Grad school forced me to work faster and fail a lot. I got more at ease with failure. And then all you can do is get better. My earlier work shows hesitation and a need to be perfect. This made me work slowly and often times I would give up on a painting or overwork it. I’ll always unconsciously strive toward perfection because it is my nature but now I can play with it creatively. Hopefully I’ll figure out more ways to allow imperfections in the compositions.

Describe a typical day in the studio for you.

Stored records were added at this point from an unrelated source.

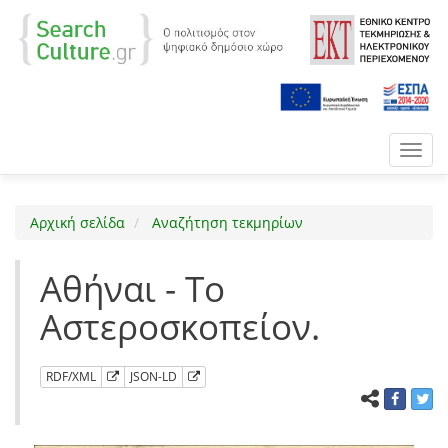
Toggl
navig
Αρχική σελίδα
Αναζήτηση τεκμηρίων
Αθήναι - Το
Αστεροσκοπείον.
RDF/XML
JSON-LD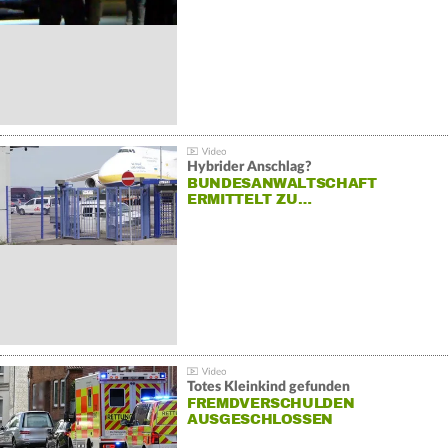
Hybrider Anschlag?
BUNDESANWALTSCHAFT
ERMITTELT ZU…
Totes Kleinkind gefunden
FREMDVERSCHULDEN
AUSGESCHLOSSEN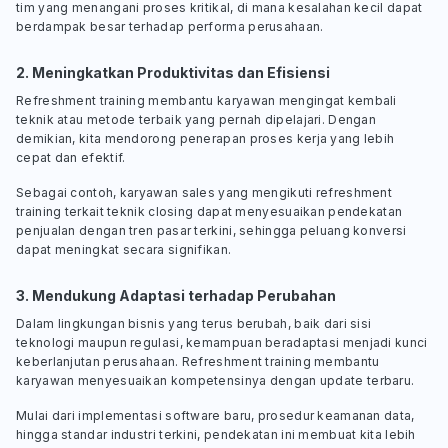
tim yang menangani proses kritikal, di mana kesalahan kecil dapat
berdampak besar terhadap performa perusahaan.
2. Meningkatkan Produktivitas dan Efisiensi
Refreshment training membantu karyawan mengingat kembali
teknik atau metode terbaik yang pernah dipelajari. Dengan
demikian, kita mendorong penerapan proses kerja yang lebih
cepat dan efektif.
Sebagai contoh, karyawan sales yang mengikuti refreshment
training terkait teknik closing dapat menyesuaikan pendekatan
penjualan dengan tren pasar terkini, sehingga peluang konversi
dapat meningkat secara signifikan.
3. Mendukung Adaptasi terhadap Perubahan
Dalam lingkungan bisnis yang terus berubah, baik dari sisi
teknologi maupun regulasi, kemampuan beradaptasi menjadi kunci
keberlanjutan perusahaan. Refreshment training membantu
karyawan menyesuaikan kompetensinya dengan update terbaru.
Mulai dari implementasi software baru, prosedur keamanan data,
hingga standar industri terkini, pendekatan ini membuat kita lebih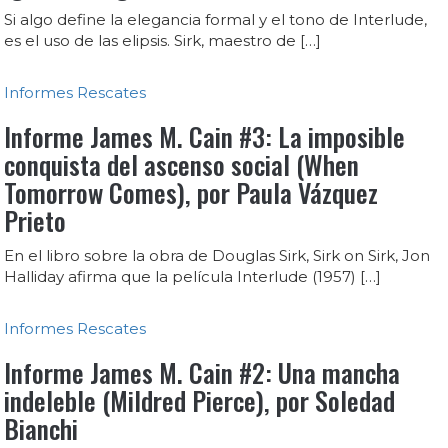
Si algo define la elegancia formal y el tono de Interlude,
es el uso de las elipsis. Sirk, maestro de […]
Informes
Rescates
Informe James M. Cain #3: La imposible
conquista del ascenso social (When
Tomorrow Comes), por Paula Vázquez
Prieto
En el libro sobre la obra de Douglas Sirk, Sirk on Sirk, Jon
Halliday afirma que la película Interlude (1957) […]
Informes
Rescates
Informe James M. Cain #2: Una mancha
indeleble (Mildred Pierce), por Soledad
Bianchi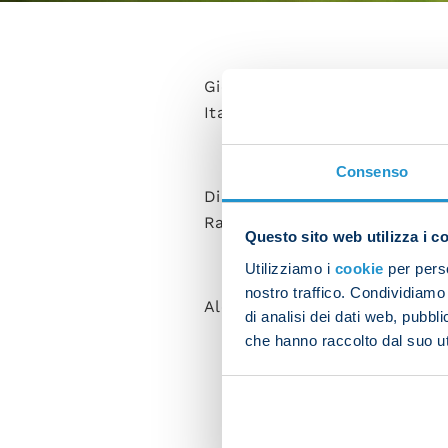
Giovanni Di Lorenzo, Matteo Po
Italy coach, which ended in a
Consenso
Di Lorenzo played the full 90 
Raspadori came on in the clos
Questo sito web utilizza i c
Utilizziamo i
cookie
per perso
nostro traffico. Condividiamo 
Alex Meret was on the bench, 
di analisi dei dati web, pubbl
che hanno raccolto dal suo uti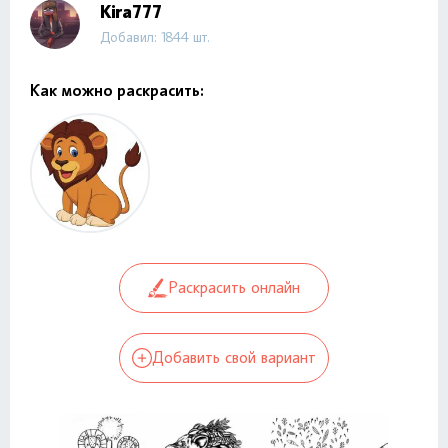
Kira777
Добавил: 1844 шт.
Как можно раскрасить:
Раскрасить онлайн
Добавить свой вариант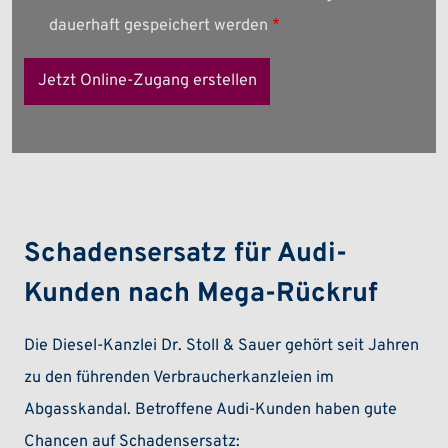
dauerhaft gespeichert werden
Schadensersatz für Audi-
Kunden nach Mega-Rückruf
Die Diesel-Kanzlei Dr. Stoll & Sauer gehört seit Jahren
zu den führenden Verbraucherkanzleien im
Abgasskandal. Betroffene Audi-Kunden haben gute
Chancen auf Schadensersatz: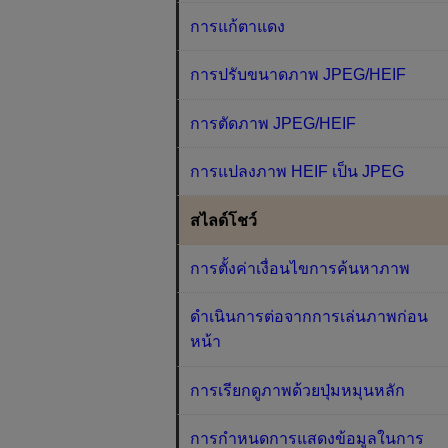
การแก้ตาแดง
การปรับขนาดภาพ JPEG/HEIF
การตัดภาพ JPEG/HEIF
การแปลงภาพ HEIF เป็น JPEG
สไลด์โชว์
การตั้งค่าเงื่อนไขการค้นหาภาพ
ดำเนินการต่อจากการเล่นภาพก่อน
หน้า
การเรียกดูภาพด้วยปุ่มหมุนหลัก
การกำหนดการแสดงข้อมูลในการ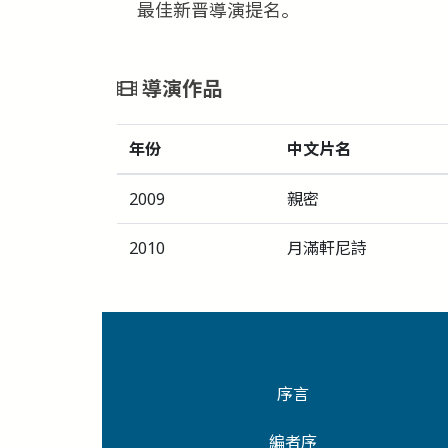
最佳新晋導演提名。
導演作品
年份
中文片名
2009
親密
2010
月滿軒尼詩
序言
編者序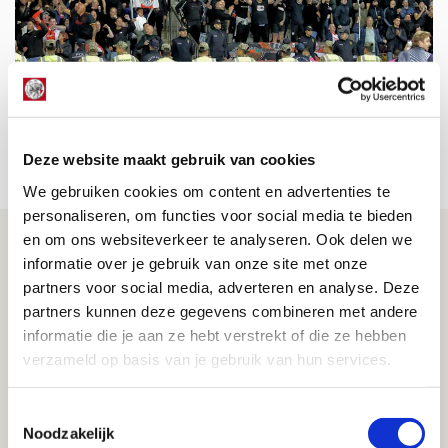
The A-Team in Bakoe
25 OKTOBER 2024 - 08:53
Deze website maakt gebruik van cookies
BLOG
We gebruiken cookies om content en advertenties te
personaliseren, om functies voor social media te bieden
en om ons websiteverkeer te analyseren. Ook delen we
informatie over je gebruik van onze site met onze
partners voor social media, adverteren en analyse. Deze
partners kunnen deze gegevens combineren met andere
informatie die je aan ze hebt verstrekt of die ze hebben
verzameld op basis van je gebruik van hun services.
Bačka Topola de gekste!
Toestemmingsselectie
Noodzakelijk
02 AUGUSTUS 2024 - 16:57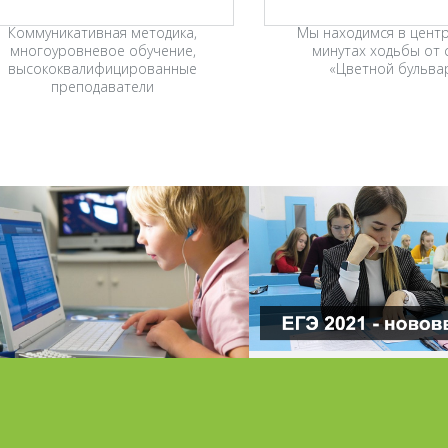
Коммуникативная методика,
Мы находимся в центр
многоуровневое обучение,
минутах ходьбы от с
высококвалифицированные
«Цветной бульвар
преподаватели
НОВОВВЕДЕ
ИСТАНЦИОННОЕ
ЕГЭ-202
ОБУЧЕНИЕ В
АЦИОНАЛЬНОМ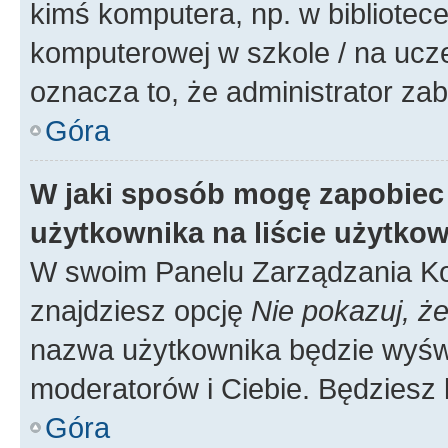
kimś komputera, np. w bibliotece
komputerowej w szkole / na uczelni
oznacza to, że administrator zab
Góra
W jaki sposób mogę zapobiec
użytkownika na liście użytko
W swoim Panelu Zarządzania Ko
znajdziesz opcję
Nie pokazuj, że
nazwa użytkownika będzie wyświe
moderatorów i Ciebie. Będziesz 
Góra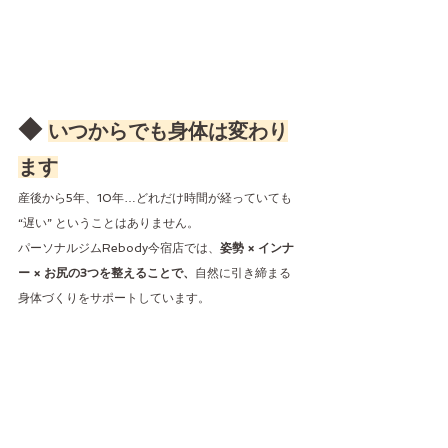
◆ 
いつからでも身体は変わり
ます
産後から5年、10年…どれだけ時間が経っていても 
“遅い” ということはありません。
パーソナルジムRebody今宿店では、
姿勢 × インナ
ー × お尻の3つを整えることで、
自然に引き締まる
身体づくりをサポートしています。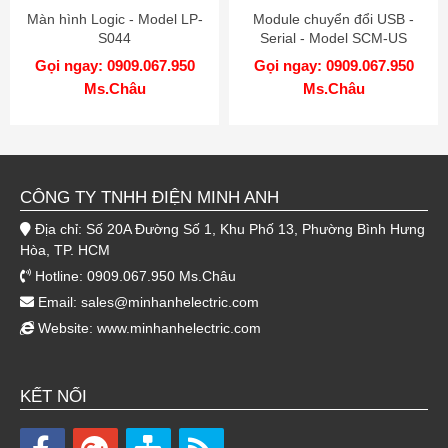
Màn hình Logic - Model LP-
Module chuyển đổi USB -
S044
Serial - Model SCM-US
Gọi ngay: 0909.067.950
Gọi ngay: 0909.067.950
Ms.Châu
Ms.Châu
CÔNG TY TNHH ĐIỆN MINH ANH
Địa chỉ: Số 20A Đường Số 1, Khu Phố 13, Phường Bình Hưng
Hòa, TP. HCM
Hotline: 0909.067.950 Ms.Châu
Email:
sales@minhanhelectric.com
Website:
www.minhanhelectric.com
KẾT NỐI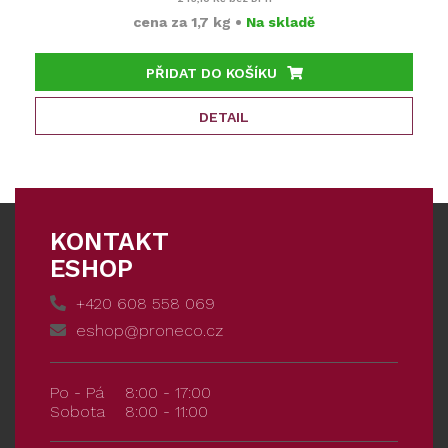
cena za
1,7 kg
•
Na skladě
PŘIDAT DO KOŠÍKU
DETAIL
KONTAKT
ESHOP
+420 608 558 069
eshop@proneco.cz
Po - Pá
8:00 - 17:00
Sobota
8:00 - 11:00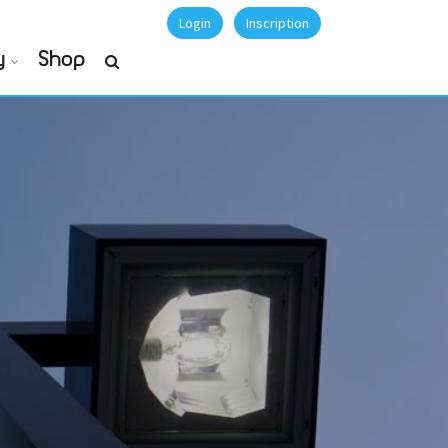
Login
Inscription
y
Shop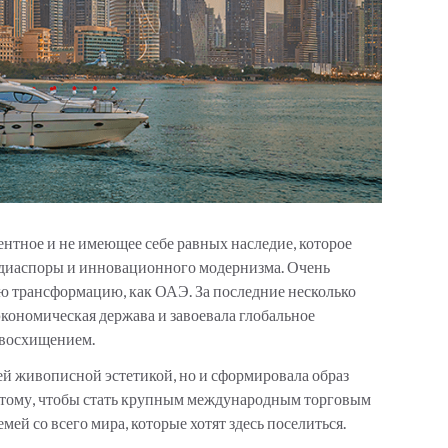
ентное и не имеющее себе равных наследие, которое
й диаспоры и инновационного модернизма. Очень
ю трансформацию, как ОАЭ. За последние несколько
экономическая держава и завоевала глобальное
с восхищением.
оей живописной эстетикой, но и сформировала образ
к тому, чтобы стать крупным международным торговым
ей со всего мира, которые хотят здесь поселиться.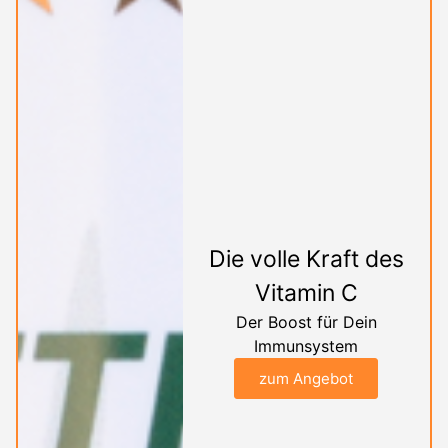
Die volle Kraft des
Vitamin C
Der Boost für Dein
Immunsystem
zum Angebot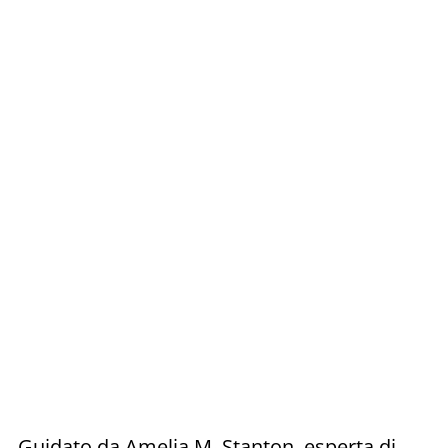
Guidato da Amelia M. Stanton, esperta di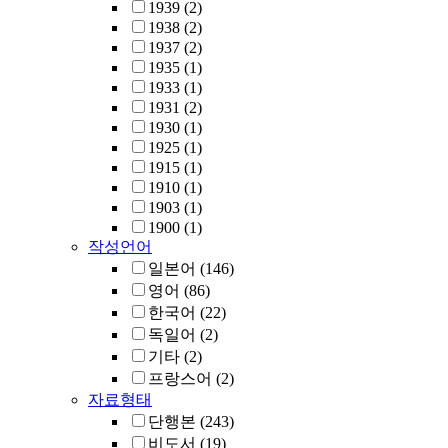
1939
(2)
1938
(2)
1937
(2)
1935
(1)
1933
(1)
1931
(2)
1930
(1)
1925
(1)
1915
(1)
1910
(1)
1903
(1)
1900
(1)
작성언어
일본어
(146)
영어
(86)
한국어
(22)
독일어
(2)
기타
(2)
프랑스어
(2)
자료형태
단행본
(243)
비도서
(19)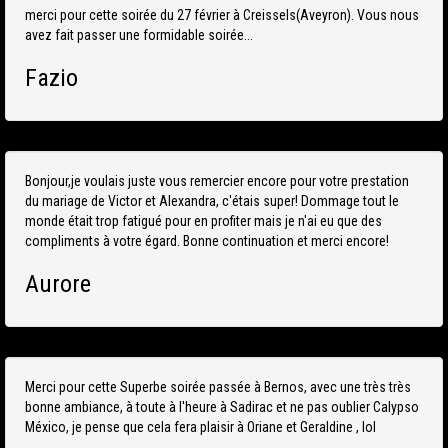
merci pour cette soirée du 27 février à Creissels(Aveyron). Vous nous
avez fait passer une formidable soirée...
Fazio
Bonjour,je voulais juste vous remercier encore pour votre prestation
du mariage de Victor et Alexandra, c'étais super! Dommage tout le
monde était trop fatigué pour en profiter mais je n'ai eu que des
compliments à votre égard. Bonne continuation et merci encore!
Aurore
Merci pour cette Superbe soirée passée à Bernos, avec une très très
bonne ambiance, à toute à l'heure à Sadirac et ne pas oublier Calypso
México, je pense que cela fera plaisir à Oriane et Geraldine , lol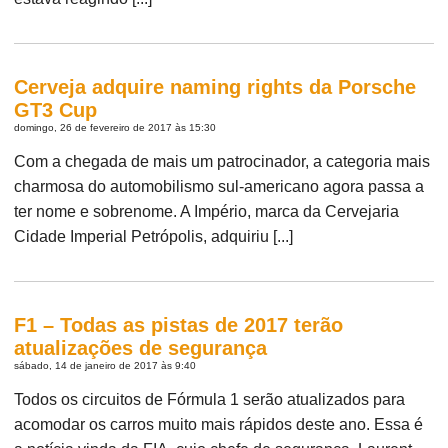
Cerveja adquire naming rights da Porsche
GT3 Cup
domingo, 26 de fevereiro de 2017 às 15:30
Com a chegada de mais um patrocinador, a categoria mais
charmosa do automobilismo sul-americano agora passa a
ter nome e sobrenome. A Império, marca da Cervejaria
Cidade Imperial Petrópolis, adquiriu [...]
F1 – Todas as pistas de 2017 terão
atualizações de segurança
sábado, 14 de janeiro de 2017 às 9:40
Todos os circuitos de Fórmula 1 serão atualizados para
acomodar os carros muito mais rápidos deste ano. Essa é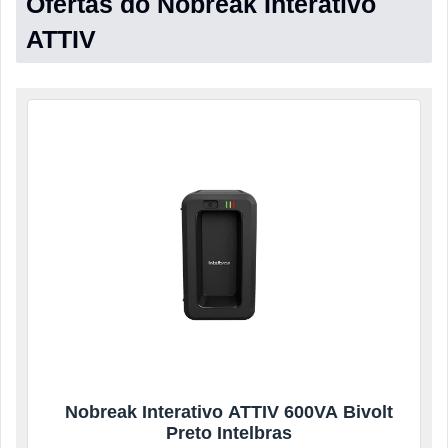
Ofertas do Nobreak Interativo
ATTIV
Nobreak Interativo ATTIV 600VA Bivolt
Preto Intelbras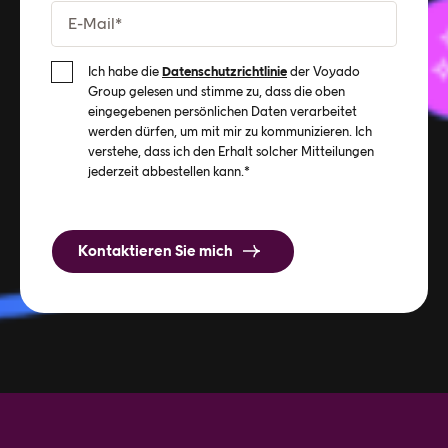
Ich habe die
Datenschutzrichtlinie
der Voyado
Group gelesen und stimme zu, dass die oben
eingegebenen persönlichen Daten verarbeitet
werden dürfen, um mit mir zu kommunizieren. Ich
verstehe, dass ich den Erhalt solcher Mitteilungen
jederzeit abbestellen kann.
*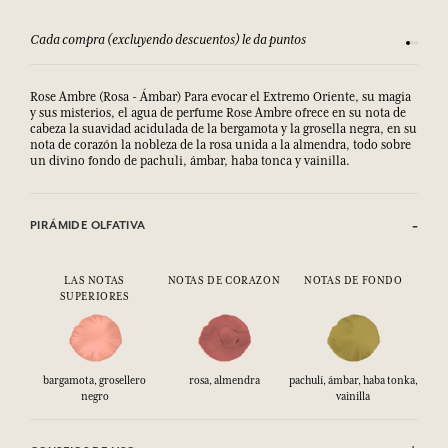
Cada compra (excluyendo descuentos) le da puntos
Consult
Rose Ambre (Rosa - Ámbar) Para evocar el Extremo Oriente, su magia
y sus misterios, el agua de perfume Rose Ambre ofrece en su nota de
cabeza la suavidad acidulada de la bergamota y la grosella negra, en su
nota de corazón la nobleza de la rosa unida a la almendra, todo sobre
un divino fondo de pachuli, ámbar, haba tonca y vainilla.
PIRÁMIDE OLFATIVA
LAS NOTAS
NOTAS DE CORAZON
NOTAS DE FONDO
SUPERIORES
bargamota, grosellero
rosa, almendra
pachulí, ámbar, haba tonka,
negro
vainilla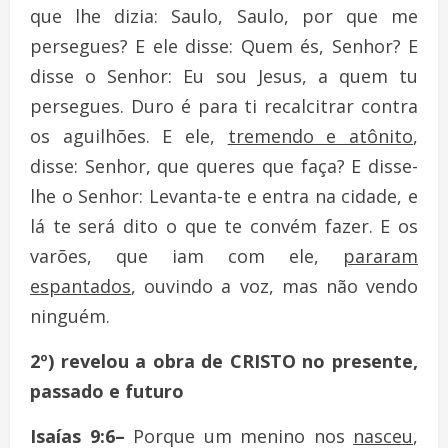
que lhe dizia: Saulo, Saulo, por que me
persegues? E ele disse: Quem és, Senhor? E
disse o Senhor: Eu sou Jesus, a quem tu
persegues. Duro é para ti recalcitrar contra
os aguilhões. E ele,
tremendo e atônito
,
disse: Senhor, que queres que faça? E disse-
lhe o Senhor: Levanta-te e entra na cidade, e
lá te será dito o que te convém fazer. E os
varões, que iam com ele,
pararam
espantados
, ouvindo a voz, mas não vendo
ninguém.
2º) revelou a obra de CRISTO no presente,
passado e futuro
Isaías 9:6–
Porque um menino nos
nasceu
,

I like to work in four-hour increments, which basically breaks down to a half or full day in the studio. I get up fairly early and walk my dog, Clyde, for an hour before we arrive at the studio. Sometimes I don’t go to the studio until late morning if I have emails or computer work to finish. I don’t like to do that kind of work at the studio. First of all, my computer gets super dirty there and also I like to concentrate on the creative process without interruption. The first hour usually includes cleaning up any mess from the previous day and making coffee. Cleaning allows me to mentally prepare before I start painting–you know, feel like I’m starting out with some kind of control. I take a break mid-day to take Clyde to the park and grab lunch. By the end of the day, the studio is a mess and I try to leave it that way but it goes against my nature. I really wish I could come in the next day to see the work hung up with no distractions but I run out of time the night before. If I clean before I leave I tend to forget what I was doing or I lose the rhythm of my process so I leave it but it’s hard. I rarely leave the studio before 8 pm unless I’m headed to gallery openings.

What’s one of your favorite objects you own? What’s the story?

I don’t own it anymore but my favorite object I ever owned was my 1956 VW beetle. I found it at an estate sale in Berkeley, CA and it had only 80k miles on it. It didn’t even have a gas gauge so you had to guess when to refill it. Her name was Ladybug. It really felt like I was going back in time when I drove it.